H₀: Smoking status and lung disease are independent Hₐ: Smoking status and lung disease are associated
Step 1: Calculate expected counts Row totals: Smoker = 200, Non-smoker = 300 Column totals: Disease = 100, No Disease = 400 Total = 500
Expected counts: • Smoker & Disease: (200×100)/500 = 40 • Smoker & No Disease: (200×400)/500 = 160 • Non-smoker & Disease: (300×100)/500 = 60 • Non-smoker & No Disease: (300×400)/500 = 240
Step 2: Calculate χ² χ² = (80-40)²/40 + (120-160)²/160 + (20-60)²/60 + (280-240)²/240 χ² = 1600/40 + 1600/160 + 1600/60 + 1600/240 χ² = 40 + 10 + 26.67 + 6.67 χ² ≈ 83.34
df = (2-1)(2-1) = 1
P-value: P(χ² > 83.34) < 0.0001
Decision: Reject H₀
Conclusion: There is very strong evidence (p < 0.01) that smoking status and lung disease are associated.
A school surveys students from three grades about their favorite subject. Results:
Grade 9: Math(40), Science(30), English(30) Grade 10: Math(35), Science(35), English(30) Grade 11: Math(25), Science(45), English(30)
Test if the distribution of favorite subject is the same across grades at α = 0.05.
H₀: Distribution of favorite subject is the same across grades Hₐ: Distribution differs by grade
Step 1: Set up table Math | Science | English | Total Grade 9 40 | 30 | 30 | 100 Grade 10 35 | 35 | 30 | 100 Grade 11 25 | 45 | 30 | 100 Total 100 | 110 | 90 | 300
Step 2: Calculate expected counts E = (row total × column total) / grand total
For each cell: Grade 9 & Math: (100×100)/300 = 33.33 Grade 9 & Science: (100×110)/300 = 36.67 Grade 9 & English: (100×90)/300 = 30 [Continue for all cells...]

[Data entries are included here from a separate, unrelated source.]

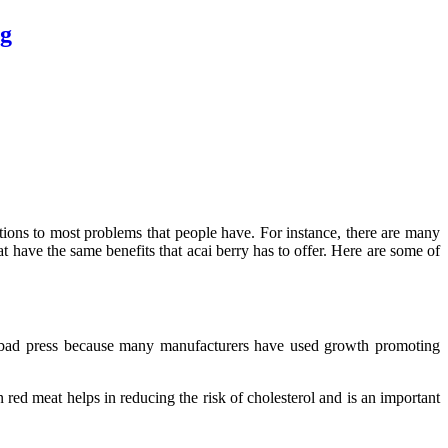
gg
ions to most problems that people have. For instance, there are many
at have the same benefits that acai berry has to offer. Here are some of
d bad press because many manufacturers have used growth promoting
ed meat helps in reducing the risk of cholesterol and is an important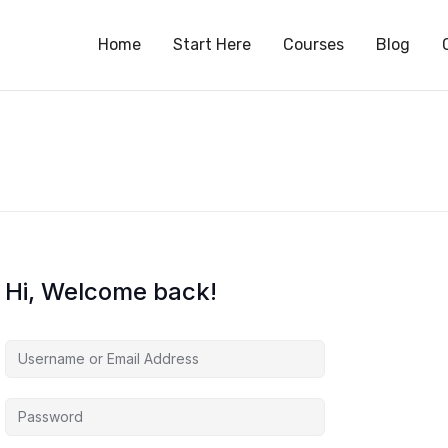
S
Home
Start Here
Courses
Blog
Hi, Welcome back!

Step 3: Calculate χ² χ² = (40-33.33)²/33.33 + (30-36.67)²/36.67 + ... (all 9 cells) χ² ≈ 1.33 + 1.21 + 0 + 0.09 + 0.08 + 0 + 2.08 + 1.89 + 0 χ² ≈ 6.68
df = (3-1)(3-1) = 4
P-value: P(χ² > 6.68) ≈ 0.154
Decision: Fail to reject H₀
Conclusion: There is insufficient evidence that the distribution of favorite subject differs across grades.